Now, this notion of relying on ‘primary position’ has been extensively applied in observational research of US administrative claims data, and for some conditions, it has been shown upon validation that primary position has been more specific than codes using the secondary diagnosis positions. But, there are two major issues to consider: 1) imposing a rule that increases specificity may come at the cost of sensitivity, and that tradeoff should be empirically evaluated, and 2) there are lot more databases in the world than use US claims datasets, and not all of those sources have the same notion of ‘primary position’, so this algorithm may not be generalizable.
An alternative definition that one could evaluate would be to simply focus on hospitalizations that contain any of the Ray ‘definite’ codes. Certainly the logic is a heckuva lot simpler. Screenshot below, and ATLAS-phenotype link here:
But even this definition will be limited across our OHDSI data network, as we know of many databases that do not capture inpatient visits. Now clearly if the phenotype target is ‘bleeding-related hospitalizations’, then use of a database without hospitalizations would not be fit-for-use. But if the phenotype target is ‘bleeding events’ more broadly, then one could consider another alternative definition (ATLAS-phenotype link here):
Here, you’ll see we are taking all condition occurrence record with a ‘definite’ concept. But note how the Cohort Exit strategy has changed. Now, we can’t anchor on the visit end (because we aren’t using visits at all). So, instead we set the Event Persistence to 0 days from condition start, and use the era collapse gap size to 30d, to combine together records that may be part of the same episode.

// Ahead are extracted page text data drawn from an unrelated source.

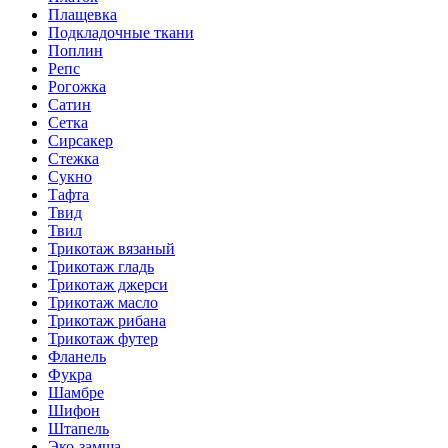
Плащевка
Подкладочные ткани
Поплин
Репс
Рогожка
Сатин
Сетка
Сирсакер
Стежка
Сукно
Тафта
Твид
Твил
Трикотаж вязаный
Трикотаж гладь
Трикотаж джерси
Трикотаж масло
Трикотаж рибана
Трикотаж футер
Фланель
Фукра
Шамбре
Шифон
Штапель
Эко-замша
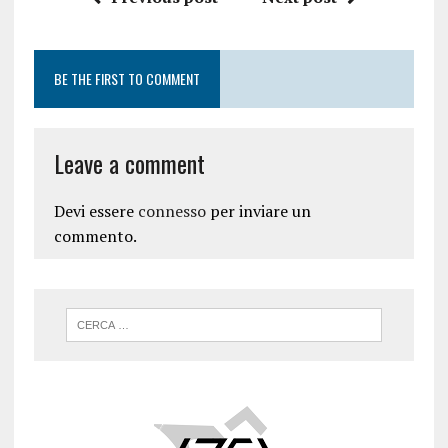
BE THE FIRST TO COMMENT
Leave a comment
Devi essere
connesso
per inviare un
commento.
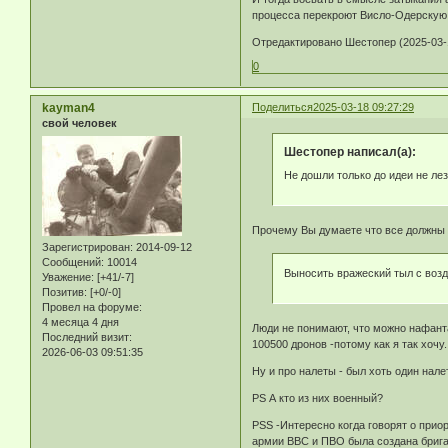
процесса перекроют Висло-Одерскую
Отредактировано Шестопер (2025-03-1
0
kayman4
Поделиться
2025-03-18 09:27:29
свой человек
Шестопер написал(а):
Не дошли только до идеи не ле
Прочему Вы думаете что все должны
Зарегистрирован
: 2014-09-12
Сообщений:
10014
Выносить вражеский тыл с воз
Уважение:
[+41/-7]
Позитив:
[+0/-0]
Провел на форуме:
4 месяца 4 дня
Люди не понимают, что можно нафанта
Последний визит:
100500 дронов -потому как я так хочу.
2026-06-03 09:51:35
Ну и про налеты - был хоть один нал
PS А кто из них военный?
PSS -Интересно когда говорят о приор
армии ВВС и ПВО была создана брига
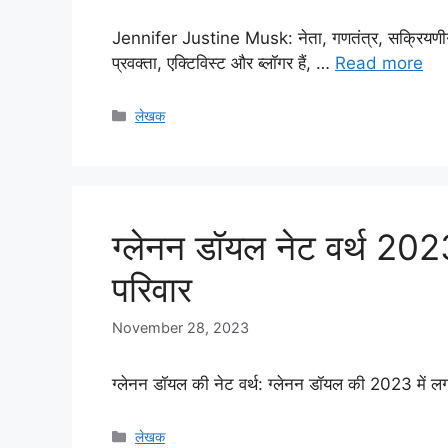
Jennifer Justine Musk: नेता, गणतंत्र, सक्रियणी
प्रवक्ता, एक्टिविस्ट और ब्लॉगर हैं, …
Read more
Categories
लेखक
ग्लेनन डॉयल नेट वर्थ 20
परिवार
November 28, 2023
ग्लेनन डॉयल की नेट वर्थ: ग्लेनन डॉयल की 2023 में
Categories
लेखक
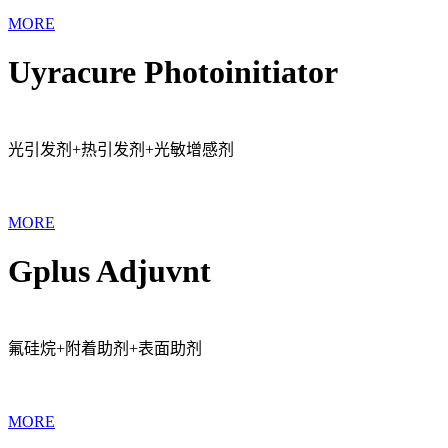
MORE
Uyracure Photoinitiator
光引发剂+热引发剂+光敏增感剂
MORE
Gplus Adjuvnt
氟硅烷+附着助剂+表面助剂
MORE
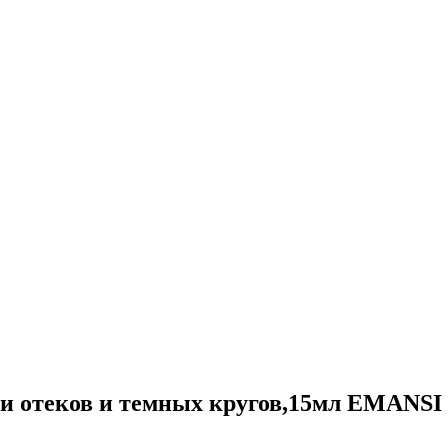
ти отеков и темных кругов,15мл EMANSI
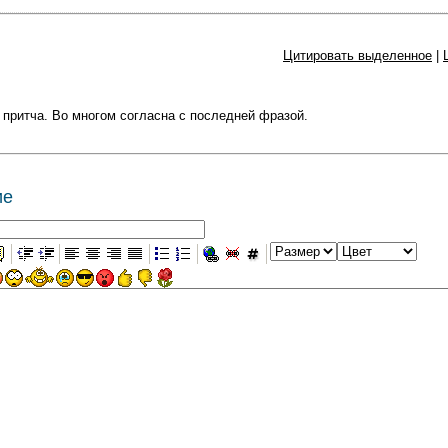
Цитировать выделенное
|
притча. Во многом согласна с последней фразой.
ие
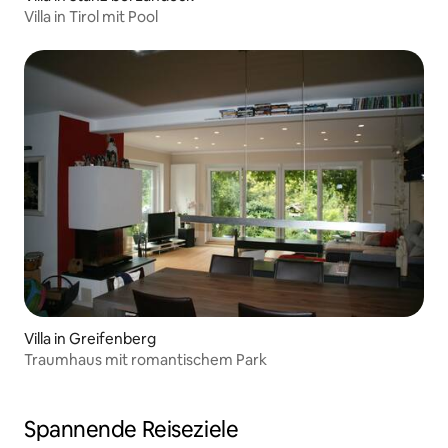
Villa in Tirol mit Pool
Villa in Greifenberg
Traumhaus mit romantischem Park
Spannende Reiseziele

Now, which of these three definitions is ‘best’ is something that needs to be empirically evaluated, and its going to be based both on the impact of sensitivity and specificity errors, as well as the data content available in the source. This is a great example where CohortDiagnostics would be very useful across a network of databases, because the impact of these alternatives will certainly vary widely. For example, it could help understand how many persons and records have occurred for each database (to understand the extent of recurrence), how long the cohort eras are, which concepts drove the index events, etc. @Gowtham_Rao can illustrate this for some of the data we have access to, but it would be awesome to see other data partners execute these definitions and share their CohortDiagnostics results as well.
There are TONS of studies on bleeding events. Perhaps you are an author of one! If so, what did you encounter when phenotyping the outcome? And if you aren’t (yet) an author, what strategy do you think you’d employ to build or re-use a phenotype algorithm for your database? What can we take away from the bleeding event experience that we can carry forward to other phenotypes of recurrent events? Lemme hear from you!